Wer trifft die Entscheidung über eine frühzeitige Einschulung?
Schulleitung und Gesundheitsamt. „Die Kinder müssen in drei Bereichen schulreif sein“, sagt Pädagogin Lisa Exle vom Jugendamt im Karlsruher Landratsamt. „Und zwar sozial-emotional, kognitiv und körperlich“. Es gebe aber auch Kinder, die die kognitiven Voraussetzungen für die Schulreife erfüllten, aber nicht die emotionale Reife für den Schulbesuch hätten. Manche Kinder könnten schon rechnen, aber noch nicht lange stillsitzen.
Wann ist eine frühere Einschulung sinnvoll?
„Es gibt Kinder, die sind nachweislich so fit, dass sie bei einem weiteren Jahr im Kindergarten unterfordert sind“, sagt Exle. Die Folgen eines weiteren Kita-Jahres seien dann Frust und Verhaltensauffälligkeiten. Die frühere Einschulung von Kindern, die bis zum 30. September Geburtstag haben, sei meistens unproblematisch. Bis vor wenigen Jahren war der Stichtag für die Einschulung in Baden-Württemberg ohnehin noch der 30. September.
Was spricht gegen eine frühere Einschulung?
„Manche Kinder sind zwar schulreif, aber sie brauchen doch deutlich länger für die Bearbeitung ihrer Aufgaben. Oder sie sind kleiner und können nicht so schnell rennen“, sagt Exle. Auch eine solche Entwicklung könne Frustration erzeugen. Deshalb sei es wichtig, dass ein Kind in keinem der drei genannten Bereiche Defizite aufweise.
Welche Frage sollten sich Eltern stellen, wenn sie über eine frühere Einschulung nachdenken?
Viele. Ob das Kind mit Frustration und Wut umgehen kann, spielt für Exle ebenso eine wichtige Rolle wie die Frage, ob es ein hungriges Kind auch mal eine halbe Stunde ohne Essen aushält und wie sich der Nachwuchs in eine Gruppe einfügen kann. Doch es gehe auch um ganz pragmatische Fragen, etwa ob das Kind einen Schulranzen tragen und einen Klebstift richtig halten kann.
Welche Rolle bei der Entscheidung spielt die Kita?
Eine wichtige. In den meisten Kitas werden die Kinder in Gruppen eingeteilt. Der Stichtag für die Einschulung spielt dabei nicht immer die entscheidende Rolle, es kommt auch darauf an, ob die Kinder zusammenpassen und wie viele Kinder es in einer bestimmten Altersgruppe gibt.

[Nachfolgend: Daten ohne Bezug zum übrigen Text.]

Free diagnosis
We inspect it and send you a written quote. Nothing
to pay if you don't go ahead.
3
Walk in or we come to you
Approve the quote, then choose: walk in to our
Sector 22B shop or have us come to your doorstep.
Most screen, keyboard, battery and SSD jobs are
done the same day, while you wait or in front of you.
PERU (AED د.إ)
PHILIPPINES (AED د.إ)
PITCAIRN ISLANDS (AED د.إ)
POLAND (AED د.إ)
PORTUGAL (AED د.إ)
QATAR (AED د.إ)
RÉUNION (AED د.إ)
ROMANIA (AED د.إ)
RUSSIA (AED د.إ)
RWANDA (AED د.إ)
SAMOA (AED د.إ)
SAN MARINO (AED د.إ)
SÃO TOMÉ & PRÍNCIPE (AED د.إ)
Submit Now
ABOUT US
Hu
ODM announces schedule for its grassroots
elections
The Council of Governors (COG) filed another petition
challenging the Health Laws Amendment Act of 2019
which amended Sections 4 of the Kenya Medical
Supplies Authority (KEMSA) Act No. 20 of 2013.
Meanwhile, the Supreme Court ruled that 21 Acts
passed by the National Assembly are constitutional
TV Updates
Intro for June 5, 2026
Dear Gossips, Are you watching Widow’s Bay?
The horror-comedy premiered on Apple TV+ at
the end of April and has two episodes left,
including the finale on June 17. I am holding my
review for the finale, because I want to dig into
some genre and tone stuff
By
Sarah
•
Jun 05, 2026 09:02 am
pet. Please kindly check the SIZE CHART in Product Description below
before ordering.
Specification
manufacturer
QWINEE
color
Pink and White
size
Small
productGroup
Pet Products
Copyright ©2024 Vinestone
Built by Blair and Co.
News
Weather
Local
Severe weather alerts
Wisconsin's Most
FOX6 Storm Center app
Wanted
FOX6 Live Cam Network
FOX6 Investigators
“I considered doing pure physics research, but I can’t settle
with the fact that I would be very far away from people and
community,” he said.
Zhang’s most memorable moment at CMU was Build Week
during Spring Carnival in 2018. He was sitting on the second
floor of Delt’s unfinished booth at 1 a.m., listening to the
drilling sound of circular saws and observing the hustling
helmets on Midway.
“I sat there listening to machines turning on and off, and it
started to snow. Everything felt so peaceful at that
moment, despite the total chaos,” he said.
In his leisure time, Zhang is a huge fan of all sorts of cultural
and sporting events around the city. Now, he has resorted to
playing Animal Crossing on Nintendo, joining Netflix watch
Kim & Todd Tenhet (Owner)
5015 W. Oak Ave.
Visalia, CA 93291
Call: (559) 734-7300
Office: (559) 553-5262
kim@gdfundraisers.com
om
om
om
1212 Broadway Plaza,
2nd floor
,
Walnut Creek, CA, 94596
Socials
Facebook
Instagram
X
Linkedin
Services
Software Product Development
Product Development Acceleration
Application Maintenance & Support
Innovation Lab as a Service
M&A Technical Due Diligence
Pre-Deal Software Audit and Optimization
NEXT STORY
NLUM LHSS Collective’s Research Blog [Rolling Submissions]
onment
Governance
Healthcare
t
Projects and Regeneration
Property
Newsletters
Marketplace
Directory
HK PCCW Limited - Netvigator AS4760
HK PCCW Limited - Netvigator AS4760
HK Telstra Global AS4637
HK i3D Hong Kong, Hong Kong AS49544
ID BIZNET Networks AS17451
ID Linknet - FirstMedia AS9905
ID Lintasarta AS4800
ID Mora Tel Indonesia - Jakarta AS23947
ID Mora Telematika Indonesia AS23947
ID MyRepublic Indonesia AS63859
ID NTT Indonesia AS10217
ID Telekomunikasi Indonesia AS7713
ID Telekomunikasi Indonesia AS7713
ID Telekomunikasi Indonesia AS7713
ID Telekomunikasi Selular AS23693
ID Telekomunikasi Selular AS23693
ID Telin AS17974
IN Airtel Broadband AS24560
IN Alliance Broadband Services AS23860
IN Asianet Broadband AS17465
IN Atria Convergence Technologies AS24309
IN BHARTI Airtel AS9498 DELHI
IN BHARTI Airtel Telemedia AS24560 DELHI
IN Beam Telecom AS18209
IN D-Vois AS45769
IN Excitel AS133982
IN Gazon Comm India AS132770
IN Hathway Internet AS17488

Deshalb kann es gut sein, dass etwa ein Juli-Kind in der Kita immer gemeinsam mit Mai- und Juni-Kindern betreut und so auf eine frühere Einschulung vorbereitet wird.

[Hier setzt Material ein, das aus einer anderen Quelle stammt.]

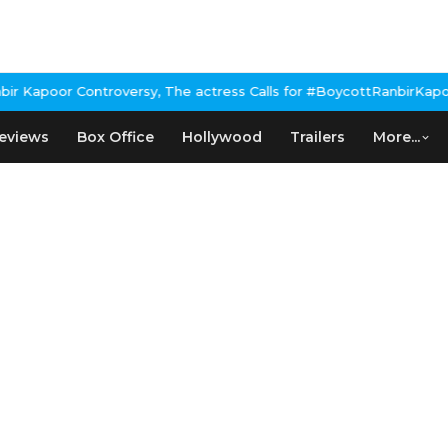
Kapoor Controversy, The actress Calls for #BoycottRanbirKapoor i
eviews
Box Office
Hollywood
Trailers
More...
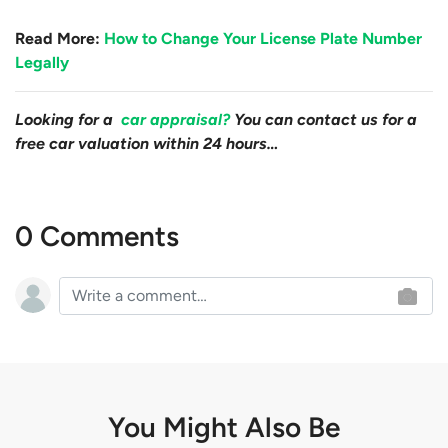
Read More:
How to Change Your License Plate Number
Legally
Looking for a
car appraisal?
You can contact us for a
free car valuation within 24 hours…
0 Comments
You Might Also Be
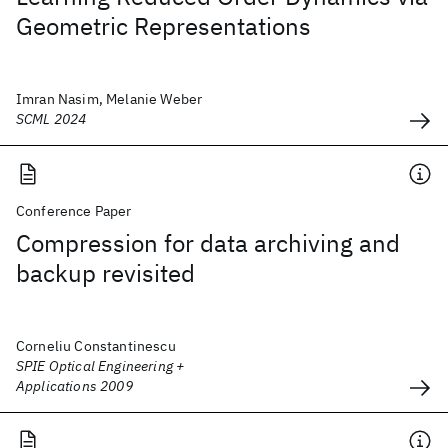
Geometric Representations
Imran Nasim, Melanie Weber
SCML 2024
Conference Paper
Compression for data archiving and
backup revisited
Corneliu Constantinescu
SPIE Optical Engineering +
Applications 2009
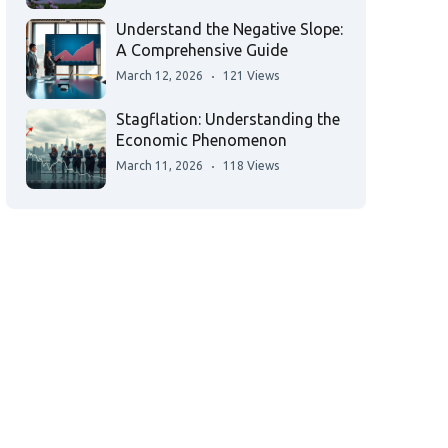
Understand the Negative Slope:
A Comprehensive Guide
March 12, 2026
121 Views
Stagflation: Understanding the
Economic Phenomenon
March 11, 2026
118 Views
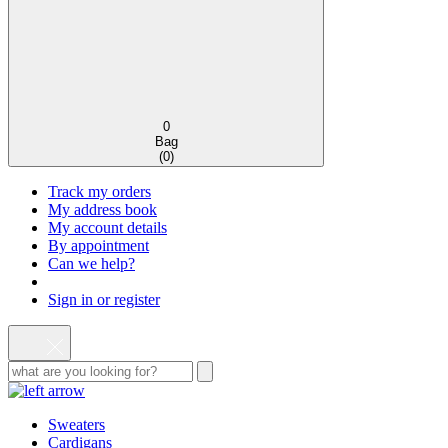
0
Bag
(
0
)
Track my orders
My address book
My account details
By appointment
Can we help?
Sign in or register
Sweaters
Cardigans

Spielen bei einer früheren Einschulung auch andere Faktoren wie die Fähigkeiten des Kindes eine Rolle?
Ja. „In letzter Instanz entscheidet die Schulleitung über eine frühere Einschulung“, sagt Exle. Dabei könnten auch die Gegebenheiten vor Ort eine Rolle spielen, etwa, ob es überhaupt noch freie Plätze in den Eingangsklassen gebe.
Können Kinder gezielt auf die frühere Einschulung vorbereitet werden?
Eigentlich nicht. „Erst in der Schule wird ein Kind zum Schulkind“, betont Exle. Mit den Kindern vorher Rechnen, Lesen oder Schreiben zu üben, sei aus pädagogischer Sicht sogar kontraproduktiv. „Keine Lehrkraft erwartet, dass ein Kind beim Schuleintritt schon schreiben kann“, sagt Exle. In den ersten Klassen gebe es ohnehin eigene Rituale, um die Kinder gemeinsam und behutsam an das neue Kapitel ihres Lebens heranzuführen.
Hat eine frühere Einschulung Auswirkungen auf die folgenden Schuljahre?
Auf jeden Fall. Wer ein Jahr früher eingeschult wird, ist auch, sofern man nicht wiederholen muss, ein Jahr früher fertig mit der Schule. Das kann bedeuten, dass ein Kind bereits mit 14 die Mittlere Reife oder mit Ende 16 oder Anfang 17 das Abitur in der Tasche hat. Weil die Kinder so früh aus der Schule kommen, steht auch das achtjährige Gymnasium seit Jahren in der Kritik. Eltern sollten sich auch deshalb gut überlegen, wann ihr Kind eingeschult werden soll.
Kann ein Kind auch später eingeschult werden?
Prinzipiell ja. Aber nicht einfach per Antrag, oder weil die Eltern der Meinung sind, dass es dann länger in der Schule bleiben darf. Zurückgestellt werden können Kinder nur wegen nachgewiesener Entwicklungsstörungen oder intellektueller Defizite. Dann müssen die Kinder in einer Grundschulförderklasse auf den Schuleintritt vorbereitet werden.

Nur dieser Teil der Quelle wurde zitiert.